Current algorithm doesn't check all channel tabs #11

Open
opened 2023-01-04 02:09:03 +01:00 by Benjamin_Loison · 8 comments

As YouTube Data API v3 CommentThreads: list endpoint doesn't support this feature with filter allThreadsRelatedToChannelId neither channelId.

My YouTube operational API allows to treat them.

As YouTube Data API v3 CommentThreads: list endpoint doesn't support this feature with filter `allThreadsRelatedToChannelId` neither `channelId`. My YouTube operational API allows to treat them.
Author
Owner

Should check that in a similar manner we can't extract channels, even in some cases, from others tabs.

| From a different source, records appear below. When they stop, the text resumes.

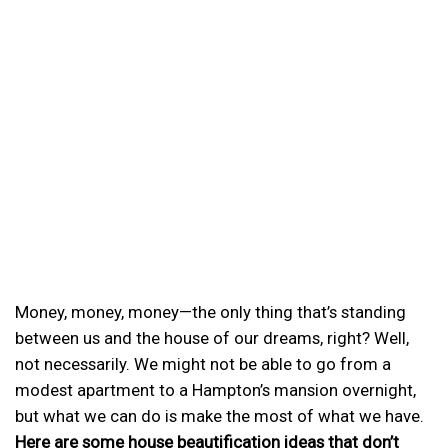
Money, money, money—the only thing that’s standing
between us and the house of our dreams, right? Well,
not necessarily. We might not be able to go from a
modest apartment to a Hampton’s mansion overnight,
but what we can do is make the most of what we have.
Here are some house beautification ideas that don’t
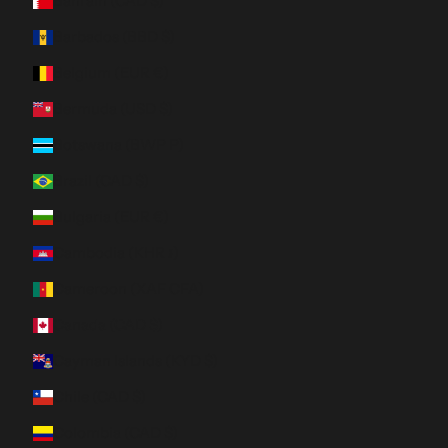
Bahrain (CAD $)
Barbados (BBD $)
Belgium (EUR €)
Bermuda (USD $)
Botswana (BWP P)
Brazil (CAD $)
Bulgaria (EUR €)
Cambodia (KHR ៛)
Cameroon (XAF CFA)
Canada (CAD $)
Cayman Islands (KYD $)
Chile (CAD $)
Colombia (CAD $)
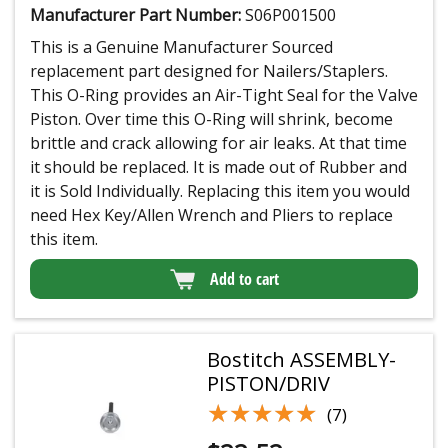
Manufacturer Part Number:
S06P001500
This is a Genuine Manufacturer Sourced
replacement part designed for Nailers/Staplers.
This O-Ring provides an Air-Tight Seal for the Valve
Piston. Over time this O-Ring will shrink, become
brittle and crack allowing for air leaks. At that time
it should be replaced. It is made out of Rubber and
it is Sold Individually. Replacing this item you would
need Hex Key/Allen Wrench and Pliers to replace
this item.
Add to cart
Bostitch ASSEMBLY-
PISTON/DRIV
★★★★★
★★★★★
(7)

  • LIVE (if the channel is livestreaming, or the previous livestreams where we can still access the chat)
    • @LofiGirl current livestreams (less important as it doesn't seem that we can go up in the chat, even with the ability to go back in time up to 12 hours thanks to DVR the chat still works with current new messages, maybe doable by reverse-engineering). A question I want to raise is for a livestream that started a while ago does a first chat message is still visible after a while if there wasn't any message? Even with the official method I mention in the following item, we can only retrieve current and future chat messages but not previous ones.
    • @LeFatShow previous livestreams
      are good examples to make sure my algorithm works fine with. We can't just use YouTube Data API v3 PlaylistItems: list endpoint to retrieve whether or a not given video is an ended livestream even if they are listed with this endpoint. So we are obliged to use YouTube Data API v3 Videos: list endpoint with part=liveStreamingDetails. Note that no activeLiveChatId can be returned for this latter video for instance while the first one doesn't have any problem to follow the official method. In the latter case I should rely on my YouTube operational API liveChats endpoint. Note that current pagination algorithm doesn't work properly (in addition that the returned data aren't much parsed perfectly). Note that even with reverse-engineering by providing a negative time, we can't retrieve all messages in the chat that happened before the livestream (we only have those returned when requesting time = 0), an example of livestream having messages before the beginning of it is FuFjLL7gKv4.
      I used the following algorithm to find some interesting LIVE tabs:
import subprocess

with open('channels.txt') as f:
    lines = f.read().splitlines()
    for line in lines:
        print(line)
        url = f'https://www.youtube.com/channel/{line}/streams'
        subprocess.check_output(f'firefox --new-tab --url {url}', shell=True)
  • PLAYLISTS (in case of playlist with videos of other channels) - should also keep unlisted videos found that way, see PLe0Nm0KU0Zo2vuYY_DDLHK4iP7SQVOUSm for such an example) - as far as I know retrieving Saved playlists isn't possible with YouTube APIs I solved this issue adding the ability to retrieve Saved playlists, as YouTube official APIs doesn't allow us to do so. Currently having an issue with @Goldenmoustache, as there is a YouTube Originals playlist. Should pay attention to not treat twice the same unlisted videos. Should make sure that unlisted videos are treated with our livestream procedure if they are livestreams. We don't treat shows cf #47, but it's unclear if there can be comments on such videos as I'm unable to see when not logged in my comment on kZfSRj-cOJk. YouTube Data API v3 seems to agree with my observation. In fact concerning shows, it doesn't seem that we can extract any channel id that may have indirectly comments as the serie channel UCubjFsqje4qtdyQVZiQAUsg isn't available.
  • CHANNELS - have to implement pagination for @LeFatShow for instance - @cyprien has a different layout (cf YouTube-operational-API/issues/121) - from @LeFatShow CHANNELS tab by proceeding recursively, I retrieved at least 20,538 channels (stopped it by mistake)
  • COMMUNITY thanks to post comments (have to add its support in YouTube operational API, as I confirm again that YouTube Data API v3 CommentThreads: list endpoint with allThreadsRelatedToChannelId and channelId)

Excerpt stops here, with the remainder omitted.